Julia Alvarez vécut plutôt mal ce déménagement de la République dominicaine pour les États-Unis ; Sirias souligne qu’elle « perdit presque tout : une patrie, une langue, des liens familiaux, une manière de comprendre, et une chaleur humaine »[8]. En tant qu’une des rares élèves latino-américaines de son école catholique, Julia Alvarez eut à faire face à la discrimination en raison de ses origines et était souvent traitée de spic par ses condisciples[9]. Elle connut ainsi l’aliénation et le mal de pays, et fut en butte aux préjugés de son nouvel entourage[7]. Dans How the Garcia Girls Lost Their Accents, un personnage se laisse aller à affirmer que « tenter d’élever le niveau de conscience [en République dominicaine]... serait comme essayer de mettre des voûtes de cathédrale dans un tunnel »[10]. Cela la poussa à se replier sur elle-même et explique sa fascination de la littérature, qu’elle appelle « une patrie portative »[8]. Elle fut encouragée par plusieurs de ses professeurs à poursuivre ses activités d’écriture et se persuada, dès le jeune âge, que là était ce qu’elle voulait faire de sa vie[7].

Les écoles de l’endroit étant jugées insatisfaisantes, elle fut envoyée par ses parents, à l’âge de 13 ans, à l’Abbot Academy, pensionnat traditionnel situé dans le Massachusetts[11]. Ses rapports avec ses parents eurent à souffrir de cet éloignement, ce qu’aggravèrent encore les séjours d’été qu'elle et sa sœur durent passer en République dominicaine, séjours destinés à « renforcer leur identité non seulement de Dominicaines, mais aussi de jeunes filles convenables »[12]. En contrepartie, ce va-et-vient intermittent entre les deux pays lui permit d’en appréhender les différences culturelles, lui fournissant ainsi la base de nombre de ses futurs ouvrages[11].

Après obtention de son diplôme à Abbot Academy en 1967, elle poursuivit ses études à Connecticut College de 1967 à 1969, où elle remporta le prix de poésie Benjamin T. Marshall, puis en 1971 à Middlebury College, dans le Vermont, et enfin à l’université de Syracuse, dans l’État de New York, en 1975[11].

Carrière littéraire[modifier | modifier le code]
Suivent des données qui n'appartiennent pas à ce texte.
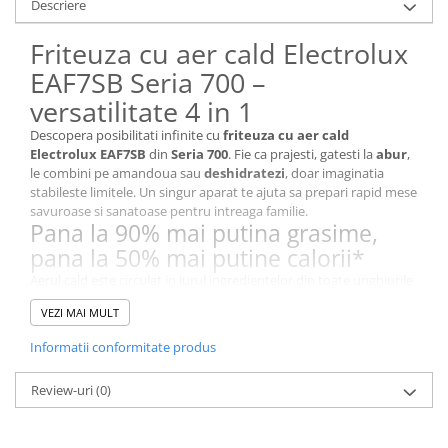
Descriere
Stocare date
Baterii laptop
Friteuza cu aer cald Electrolux
Cabluri
EAF7SB Seria 700 –
Retelistica
versatilitate 4 in 1
Sugestii cadou
Descopera posibilitati infinite cu
friteuza cu aer cald
Electrolux EAF7SB
din
Seria 700
. Fie ca prajesti, gatesti la
abur
,
Resigilate
le combini pe amandoua sau
deshidratezi
, doar imaginatia
stabileste limitele. Un singur aparat te ajuta sa prepari rapid mese
savuroase si sanatoase pentru intreaga familie.
Pana la 90% mai putina grasime,
pana la 50% mai putine calorii*
Aerul cald este circulat in jurul ingredientelor din toate unghiurile
pentru a obtine cruste crocante folosind foarte putin ulei sau
VEZI MAI MULT
chiar deloc. Rezultatul: aceleasi preparate preferate, intr-o
varianta mult mai sanatoasa.
Informatii conformitate produs
*Comparativ cu cartofii prajiti in baie de ulei. Analiza realizata de un
laborator acreditat (ISO/IEC 17025:2017).
Functie de gatire la abur
Review-uri
(0)
Gatirea la
abur
poate pastra
pana la 90% din vitamina C
* si iti
permite sa prepari fara efort alimentele favorite, pentru savoare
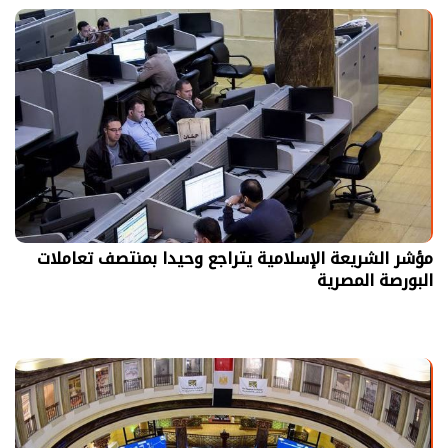
مؤشر الشريعة الإسلامية يتراجع وحيدا بمنتصف تعاملات
البورصة المصرية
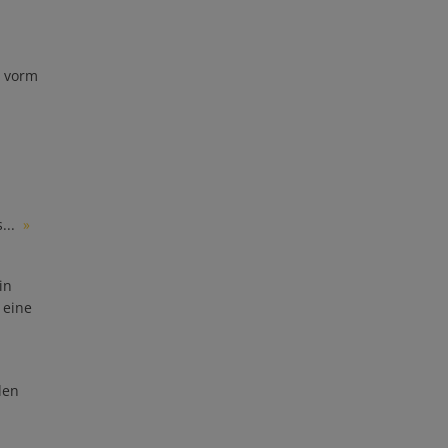
z vorm
...
»
in
 eine
den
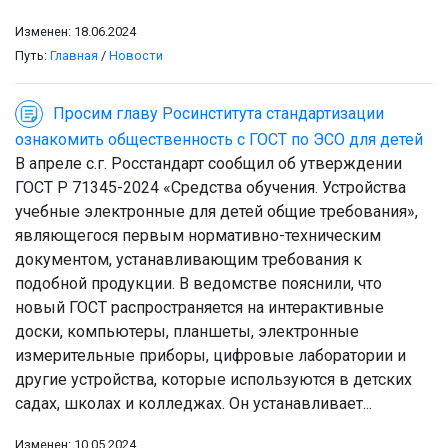
Изменен: 18.06.2024
Путь:
Главная
/
Новости
Просим главу Росинститута стандартизации
ознакомить общественность с ГОСТ по ЭСО для детей
В апреле с.г. Росстандарт сообщил об утверждении
ГОСТ Р 71345-2024 «Средства обучения. Устройства
учебные электронные для детей общие требования»,
являющегося первым нормативно-техническим
документом, устанавливающим требования к
подобной продукции. В ведомстве пояснили, что
новый ГОСТ распространяется на интерактивные
доски, компьютеры, планшеты, электронные
измерительные приборы, цифровые лаборатории и
другие устройства, которые используются в детских
садах, школах и колледжах. Он устанавливает...
Изменен: 10.05.2024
Après acquisition de sa maîtrise en 1975, Julia Alvarez accepta un poste de writer-in-residence (écrivain en résidence) pour le compte de la Commission des arts du Kentucky. Elle parcourut alors cet État, visitant les écoles primaires, les établissements d’enseignement secondaires, les instituts d’enseignement supérieurs et les communautés, dirigeant des ateliers d’écriture et prononçant des conférences. Elle se dit aujourd’hui redevable à ces années-là d’avoir acquis une compréhension plus approfondie des États-Unis et d’avoir pris conscience de sa passion pour l’enseignement. En effet, sa période de travail dans le Kentucky écoulée, elle continua d’œuvrer comme enseignante, d’abord en Californie, puis dans le Delaware, en Caroline du Nord, dans le Massachusetts, à Washington D.C. et dans l’Illinois[13].
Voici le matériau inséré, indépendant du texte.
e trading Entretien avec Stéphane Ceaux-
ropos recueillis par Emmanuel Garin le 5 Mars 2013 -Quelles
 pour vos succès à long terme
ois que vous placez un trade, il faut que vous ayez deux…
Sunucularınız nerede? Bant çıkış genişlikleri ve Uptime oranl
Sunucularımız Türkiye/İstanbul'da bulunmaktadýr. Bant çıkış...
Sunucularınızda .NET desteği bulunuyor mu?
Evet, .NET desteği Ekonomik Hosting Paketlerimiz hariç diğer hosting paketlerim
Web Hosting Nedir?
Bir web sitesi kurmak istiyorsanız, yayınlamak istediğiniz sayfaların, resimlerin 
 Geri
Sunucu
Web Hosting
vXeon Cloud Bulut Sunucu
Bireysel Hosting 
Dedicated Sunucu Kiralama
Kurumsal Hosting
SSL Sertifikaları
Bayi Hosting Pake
Parallèlement à son activité littéraire, Julia Alvarez occupe un poste de writer-in-residence à Middlebury College, où elle donne à temps partiel un cours d’écriture créative[13]. Julia Alvarez réside actuellement (2015) dans la Vallée du lac Champlain, dans le Vermont. Elle a été consultante, éditrice et membre de divers jurys littéraires, tels que celui du Newman's Own First Amendment Award et du prix Casa de las Américas[14], tout en donnant des conférences et en participant à des lectures publiques à travers les États-Unis[15]. Conjointement avec son compagnon de vie, l’ophtalmologiste Bill Eichner, elle fonda Alta Gracia, centre d’alphabétisation qui, installé dans une ferme, se consacre à promouvoir de par le monde un mode de vie écologique en même temps que l’alphabétisation et la scolarisation[16],[17] ; en fait, Julia Alvarez et son mari avaient fait acquisition de ladite ferme en 1996 dans l’intention première d’appuyer la culture coopérative et indépendante du café en République dominicaine[18].
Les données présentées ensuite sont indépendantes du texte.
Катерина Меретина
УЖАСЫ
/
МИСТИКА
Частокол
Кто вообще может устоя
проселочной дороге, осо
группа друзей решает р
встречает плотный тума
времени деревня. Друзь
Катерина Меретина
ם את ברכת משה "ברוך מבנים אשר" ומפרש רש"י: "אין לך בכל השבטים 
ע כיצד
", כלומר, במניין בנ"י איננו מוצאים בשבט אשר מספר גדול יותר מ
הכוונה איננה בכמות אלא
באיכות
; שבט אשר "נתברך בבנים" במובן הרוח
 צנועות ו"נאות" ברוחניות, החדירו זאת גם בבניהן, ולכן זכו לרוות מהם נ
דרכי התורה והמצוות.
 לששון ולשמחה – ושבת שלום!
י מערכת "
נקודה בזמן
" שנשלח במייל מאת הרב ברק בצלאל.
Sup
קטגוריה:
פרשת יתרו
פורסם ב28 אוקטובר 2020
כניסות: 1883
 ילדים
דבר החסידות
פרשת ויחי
Œuvre littéraire[modifier | modifier le code]

« Qui touche ce poème touche une femme » (sur la Library Walk à New York).

Julia Alvarez a fait paraître cinq romans, un volume d’essais, quatre recueils de poésie, quatre livres pour enfants, et deux œuvres de fiction pour adolescent, dont plusieurs connurent un succès commercial important[19], et passe aujourd’hui pour l’un des écrivains américains d’origine latino-américaine les plus en vue de son époque, mais aussi les plus critiques[20].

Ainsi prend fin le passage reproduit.